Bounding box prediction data
================

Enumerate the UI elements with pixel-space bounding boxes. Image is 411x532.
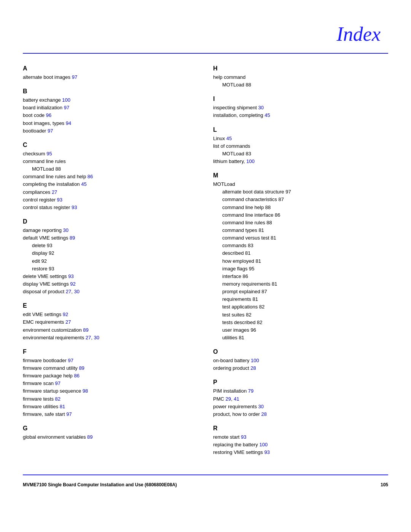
index-entry: PIM installation 79 xyxy=(213,387,388,395)
page-number: 93 xyxy=(57,197,62,203)
entry-term: environmental requirements xyxy=(23,335,84,340)
page-number: 81 xyxy=(258,227,264,233)
page-number: 82 xyxy=(246,312,251,318)
page-number: 100 xyxy=(259,442,268,447)
letter-heading: A xyxy=(23,65,198,72)
index-entry: environment customization 89 xyxy=(23,326,198,334)
page-number: 27 xyxy=(66,289,71,294)
page-number: 30 xyxy=(94,335,99,340)
page-number: 45 xyxy=(226,136,232,141)
entry-term: control register xyxy=(23,197,56,203)
letter-section-a: Aalternate boot images 97 xyxy=(23,65,198,81)
page-number: 98 xyxy=(83,388,88,394)
page-number: 97 xyxy=(55,380,61,386)
index-entry: firmware utilities 81 xyxy=(23,403,198,411)
page-number: 45 xyxy=(264,112,270,118)
index-entry: memory requirements 81 xyxy=(213,280,388,288)
letter-section-g: Gglobal environment variables 89 xyxy=(23,425,198,441)
index-entry: how employed 81 xyxy=(213,257,388,265)
entry-term: command line rules xyxy=(23,158,66,164)
letter-section-e: Eedit VME settings 92EMC requirements 27… xyxy=(23,302,198,342)
entry-term: edit xyxy=(32,258,40,264)
index-entry: alternate boot data structure 97 xyxy=(213,188,388,196)
index-entry: firmware bootloader 97 xyxy=(23,357,198,364)
page-number: 41 xyxy=(234,396,239,402)
entry-term: command line interface xyxy=(222,212,273,218)
letter-heading: P xyxy=(213,379,388,386)
entry-term: user images xyxy=(222,327,249,333)
entry-term: MOTLoad xyxy=(213,181,235,187)
page-number: 30 xyxy=(63,227,68,233)
page-number: 27 xyxy=(65,319,71,325)
page-number: 89 xyxy=(79,365,84,371)
entry-term: lithium battery, xyxy=(213,158,245,164)
entry-term: EMC requirements xyxy=(23,319,64,325)
index-entry: command versus test 81 xyxy=(213,234,388,242)
entry-term: test applications xyxy=(222,304,258,310)
index-entry: firmware package help 86 xyxy=(23,372,198,380)
letter-heading: F xyxy=(23,348,198,355)
entry-term: power requirements xyxy=(213,404,257,409)
index-entry: display VME settings 92 xyxy=(23,280,198,288)
page-number: 81 xyxy=(239,335,244,340)
entry-term: compliances xyxy=(23,189,50,195)
page-number: 86 xyxy=(88,174,93,179)
page-number: 93 xyxy=(49,266,54,272)
index-entry: firmware startup sequence 98 xyxy=(23,387,198,395)
page-number: 88 xyxy=(55,166,61,172)
index-entry: edit 92 xyxy=(23,257,198,265)
page-number: 100 xyxy=(251,358,259,363)
page-number: 97 xyxy=(68,358,73,363)
page-number: 27 xyxy=(86,335,91,340)
index-entry: disposal of product 27, 30 xyxy=(23,288,198,296)
letter-section-c: Cchecksum 95command line rulesMOTLoad 88… xyxy=(23,142,198,211)
page-number: 81 xyxy=(272,281,277,287)
index-entry: bootloader 97 xyxy=(23,127,198,135)
index-entry: command line help 88 xyxy=(213,204,388,211)
index-entry: battery exchange 100 xyxy=(23,96,198,104)
entry-term: restoring VME settings xyxy=(213,449,263,455)
entry-term: command line rules xyxy=(222,220,265,225)
entry-term: delete xyxy=(32,243,45,248)
page-number: 87 xyxy=(278,197,284,202)
page-number: 97 xyxy=(66,411,72,417)
entry-term: replacing the battery xyxy=(213,442,258,447)
letter-section-h: Hhelp commandMOTLoad 88 xyxy=(213,65,388,89)
page-number: 89 xyxy=(87,434,92,440)
entry-term: remote start xyxy=(213,434,239,440)
letter-heading: M xyxy=(213,172,388,179)
entry-term: boot images, types xyxy=(23,120,64,126)
letter-heading: O xyxy=(213,348,388,355)
entry-term: disposal of product xyxy=(23,289,64,294)
index-entry: delete VME settings 93 xyxy=(23,273,198,280)
index-entry: EMC requirements 27 xyxy=(23,318,198,326)
page-number: 27 xyxy=(52,189,57,195)
index-entry: edit VME settings 92 xyxy=(23,311,198,318)
index-entry: boot code 96 xyxy=(23,112,198,119)
index-entry: command characteristics 87 xyxy=(213,196,388,203)
entry-term: display VME settings xyxy=(23,281,69,287)
letter-heading: I xyxy=(213,96,388,102)
entry-term: restore xyxy=(32,266,47,272)
index-entry: checksum 95 xyxy=(23,150,198,158)
page-number: 83 xyxy=(245,151,251,157)
letter-heading: E xyxy=(23,302,198,309)
page-number: 93 xyxy=(241,434,246,440)
index-entry: inspecting shipment 30 xyxy=(213,104,388,112)
page-number: 88 xyxy=(265,204,271,210)
index-entry: replacing the battery 100 xyxy=(213,441,388,449)
entry-term: Linux xyxy=(213,136,225,141)
index-entry: control register 93 xyxy=(23,196,198,204)
index-entry: on-board battery 100 xyxy=(213,357,388,364)
page-number: 88 xyxy=(245,82,251,88)
entry-term: delete VME settings xyxy=(23,273,67,279)
left-column: Aalternate boot images 97Bbattery exchan… xyxy=(23,65,198,463)
entry-term: MOTLoad xyxy=(222,151,244,157)
index-entry: default VME settings 89 xyxy=(23,234,198,242)
index-entry: MOTLoad 88 xyxy=(23,165,198,173)
index-entry: command line rules and help 86 xyxy=(23,173,198,181)
page-number: 94 xyxy=(66,120,71,126)
entry-term: battery exchange xyxy=(23,97,61,103)
index-entry: image flags 95 xyxy=(213,265,388,273)
index-entry: compliances 27 xyxy=(23,189,198,196)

================

**PROBLEM STATEMENT:**
Copy out each line of the data that holds the string "product".

**EXPECTED OUTPUT:**
index-entry: disposal of product 27, 30 xyxy=(23,288,198,296)
entry-term: disposal of product xyxy=(23,289,64,294)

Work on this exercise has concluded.